What you will do: One part of the entries below is wanted: the lines from the one containing "Livre Memorial des" through the one containing "Le buisson maudit (1229, 1491)". Write those out exactly and nothing else.

BEGIN Supplied data

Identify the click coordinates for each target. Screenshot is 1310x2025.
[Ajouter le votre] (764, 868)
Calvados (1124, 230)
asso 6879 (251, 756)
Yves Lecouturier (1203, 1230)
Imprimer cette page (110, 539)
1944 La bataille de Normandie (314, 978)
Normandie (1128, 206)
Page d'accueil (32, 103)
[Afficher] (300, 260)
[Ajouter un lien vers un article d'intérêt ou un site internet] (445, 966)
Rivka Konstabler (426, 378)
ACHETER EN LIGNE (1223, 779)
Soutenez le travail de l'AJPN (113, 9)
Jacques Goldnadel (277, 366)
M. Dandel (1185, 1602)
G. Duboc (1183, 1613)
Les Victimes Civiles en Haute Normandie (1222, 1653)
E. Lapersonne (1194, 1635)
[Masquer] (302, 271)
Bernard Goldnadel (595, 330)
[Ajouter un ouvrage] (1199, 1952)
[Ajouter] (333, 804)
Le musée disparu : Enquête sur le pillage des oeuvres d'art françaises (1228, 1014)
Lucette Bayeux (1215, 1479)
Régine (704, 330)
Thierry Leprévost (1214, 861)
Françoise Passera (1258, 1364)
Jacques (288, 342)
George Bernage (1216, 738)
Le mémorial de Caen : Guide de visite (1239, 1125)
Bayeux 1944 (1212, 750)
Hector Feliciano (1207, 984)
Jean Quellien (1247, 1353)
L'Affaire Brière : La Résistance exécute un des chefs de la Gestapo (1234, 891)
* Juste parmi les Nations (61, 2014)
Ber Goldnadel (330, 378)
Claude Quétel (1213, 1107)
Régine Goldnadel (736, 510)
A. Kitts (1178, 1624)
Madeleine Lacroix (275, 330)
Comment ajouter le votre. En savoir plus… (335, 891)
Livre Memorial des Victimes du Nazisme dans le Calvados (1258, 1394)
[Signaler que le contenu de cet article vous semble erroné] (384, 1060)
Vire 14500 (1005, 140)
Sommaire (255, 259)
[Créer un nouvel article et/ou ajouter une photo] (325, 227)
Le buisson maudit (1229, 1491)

END Supplied data
BEGIN Supplied data

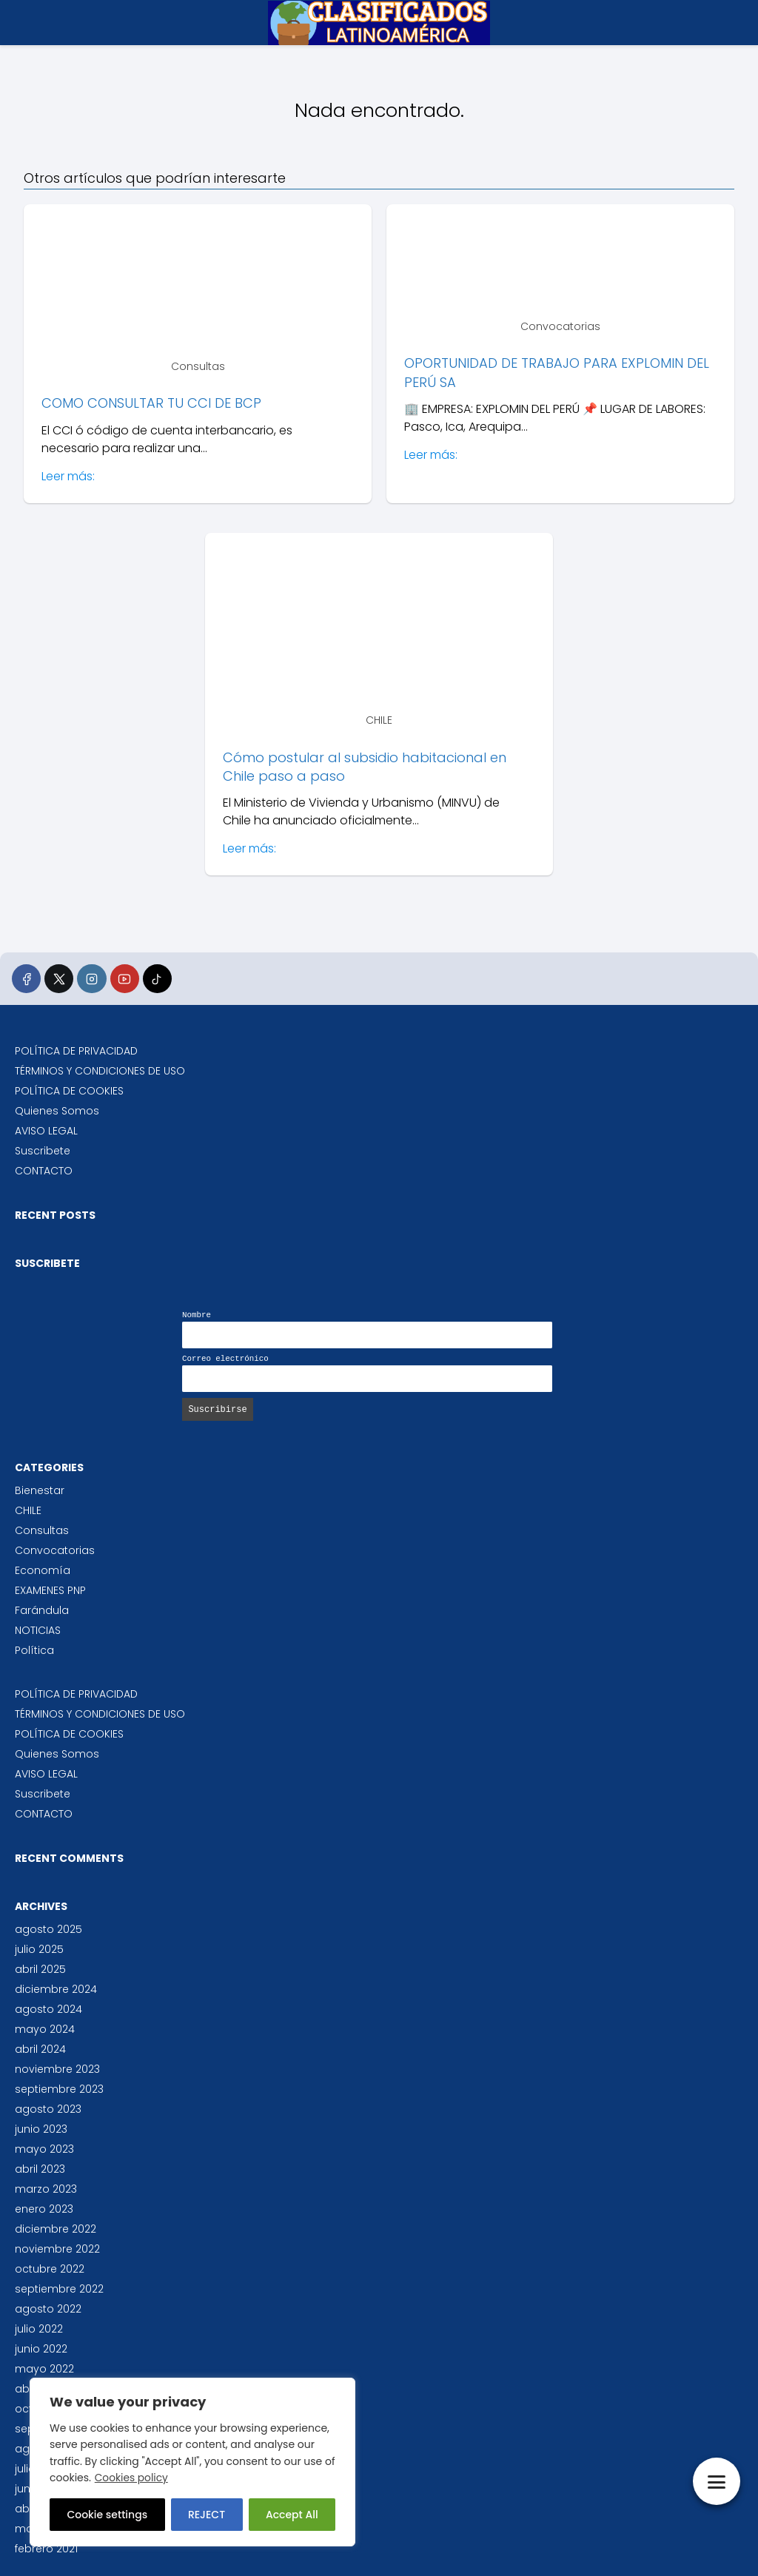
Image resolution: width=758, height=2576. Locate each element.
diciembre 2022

END Supplied data

Written answer:
Livre Memorial des Victimes du Nazisme dans le Calvados (1258, 1394)
[Signaler que le contenu de cet article vous semble erroné] (384, 1060)
Vire 14500 (1005, 140)
Sommaire (255, 259)
[Créer un nouvel article et/ou ajouter une photo] (325, 227)
Le buisson maudit (1229, 1491)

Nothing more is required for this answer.